Quentin Le Gurun is a PhD candidate in philosophy at the University of Lille. His research, under the supervision of Prof Elad Lapidot, focuses on the postmodern Jewish question in the work of Emmanuel Levinas, Jacques Derrida and Benny Lévy, namely the epistemo-political stakes involved in the profound reconfiguration of the relation between philosophy and Judaism in French thought of the second half of the 20th-century. He previously studied at the School for Advanced Studies in Social Sciences (EHESS) in Paris, devoting his research to the meaning of prophecy in literature and philosophy in the context of Franco- Judaism, particularly in Charles Péguy, Bernard Lazare and James Darmesteter.

David Lemler is an Associate Professor in the Department of Arabic and Hebraic Studies at Sorbonne Université, Paris, where he teaches medieval Jewish thought and literature. His main research fields are medieval Jewish philosophy and the articulation between philosophy and exegesis. He dedicated a monograph, Création du monde et limites du langage. Sur l’art d’écrire des philosophes juifs médiévaux (Paris: Vrin, 2020), to the diverse writing strategies used by Jewish philosophers from Saadia Gaon to Hasday Crescas. His latest research focuses on the construction of the general idea of “Judaism” in Jewish thought from the Talmud to the modern period.

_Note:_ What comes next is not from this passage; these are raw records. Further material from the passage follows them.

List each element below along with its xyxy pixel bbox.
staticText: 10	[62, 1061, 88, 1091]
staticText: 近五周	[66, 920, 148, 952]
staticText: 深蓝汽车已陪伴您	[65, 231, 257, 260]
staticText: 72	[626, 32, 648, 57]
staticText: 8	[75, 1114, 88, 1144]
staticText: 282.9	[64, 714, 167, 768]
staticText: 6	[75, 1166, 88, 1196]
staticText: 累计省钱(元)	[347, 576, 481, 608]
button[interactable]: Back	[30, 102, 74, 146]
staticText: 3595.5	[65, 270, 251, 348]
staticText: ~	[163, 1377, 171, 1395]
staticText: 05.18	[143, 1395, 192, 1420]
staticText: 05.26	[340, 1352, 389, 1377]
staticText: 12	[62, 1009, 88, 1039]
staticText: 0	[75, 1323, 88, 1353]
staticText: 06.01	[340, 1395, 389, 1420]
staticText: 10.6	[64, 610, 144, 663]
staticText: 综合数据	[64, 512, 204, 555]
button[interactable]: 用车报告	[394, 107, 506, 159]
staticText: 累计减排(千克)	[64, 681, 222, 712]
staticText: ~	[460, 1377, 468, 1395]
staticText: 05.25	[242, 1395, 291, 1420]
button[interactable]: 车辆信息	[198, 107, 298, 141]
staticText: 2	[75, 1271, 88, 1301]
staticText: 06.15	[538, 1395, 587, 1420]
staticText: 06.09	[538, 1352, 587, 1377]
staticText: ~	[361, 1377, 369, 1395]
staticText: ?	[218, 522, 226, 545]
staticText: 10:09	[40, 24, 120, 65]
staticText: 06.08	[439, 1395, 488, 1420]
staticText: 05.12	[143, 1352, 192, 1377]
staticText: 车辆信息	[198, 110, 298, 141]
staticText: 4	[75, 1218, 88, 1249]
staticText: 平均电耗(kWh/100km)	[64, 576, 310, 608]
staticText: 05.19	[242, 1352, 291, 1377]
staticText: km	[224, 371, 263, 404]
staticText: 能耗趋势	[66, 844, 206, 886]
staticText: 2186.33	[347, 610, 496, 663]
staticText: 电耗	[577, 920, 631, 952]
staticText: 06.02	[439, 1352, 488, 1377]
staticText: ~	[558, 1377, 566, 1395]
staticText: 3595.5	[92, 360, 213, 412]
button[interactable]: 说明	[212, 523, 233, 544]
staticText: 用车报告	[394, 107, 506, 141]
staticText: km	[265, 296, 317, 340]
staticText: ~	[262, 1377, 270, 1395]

Dr. Sophie Nordmann teaches Philosophy, Ethics, and Jewish Thought in the Department of Religious Studies at the École Pratique des Hautes Études in Paris (PSL University).
A graduate of the École Normale Supérieure (Fontenay Saint-Cloud), she received her Ph.D. at the Sorbonne and her Habilitation at Paris Nanterre University. She also held appointments at the École Polytechnique (2007-2012) and the Collège International de Philosophie (2007-2013).
Her work focuses on Judeo-German Philosophy (H. Cohen, F. Rosenzweig, M. Buber) and on French contemporary Jewish thought (Emmanuel Levinas, André Neher, Paris School of Jewish Thought). Last published book: Phénoménologie de la transcendence. Livres I & II, éditions d’écarts, 2022.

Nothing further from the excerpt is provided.